## What to produce
Reproduce exactly the lines from the line containing "hơn và đầu tư hơn." through the end of the records below, including both ends, and nothing else.

### Exercise materials ###

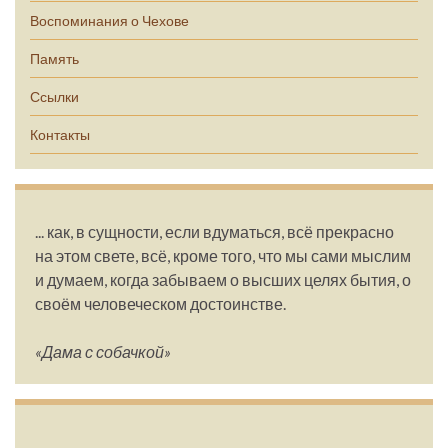
Воспоминания о Чехове
Память
Ссылки
Контакты
... как, в сущности, если вдуматься, всё прекрасно
на этом свете, всё, кроме того, что мы сами мыслим
и думаем, когда забываем о высших целях бытия, о
своём человеческом достоинстве.
«Дама с собачкой»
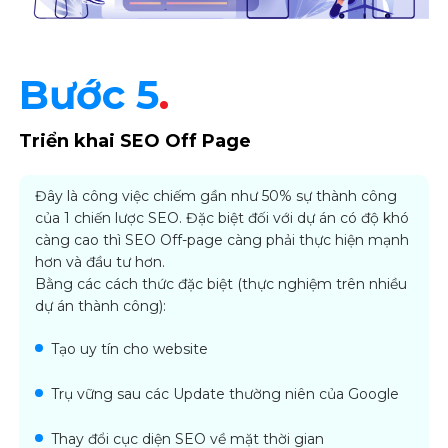
Bước 5
.
Triển khai SEO Off Page
Đây là công việc chiếm gần như 50% sự thành công
của 1 chiến lược SEO. Đặc biệt đối với dự án có độ khó
càng cao thì SEO Off-page càng phải thực hiện mạnh
hơn và đầu tư hơn.
Bằng các cách thức đặc biệt (thực nghiệm trên nhiều
dự án thành công):
Tạo uy tín cho website
Trụ vững sau các Update thường niên của Google
Thay đổi cục diện SEO về mặt thời gian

###

## Exercise output
hơn và đầu tư hơn.
Bằng các cách thức đặc biệt (thực nghiệm trên nhiều
dự án thành công):
Tạo uy tín cho website
Trụ vững sau các Update thường niên của Google
Thay đổi cục diện SEO về mặt thời gian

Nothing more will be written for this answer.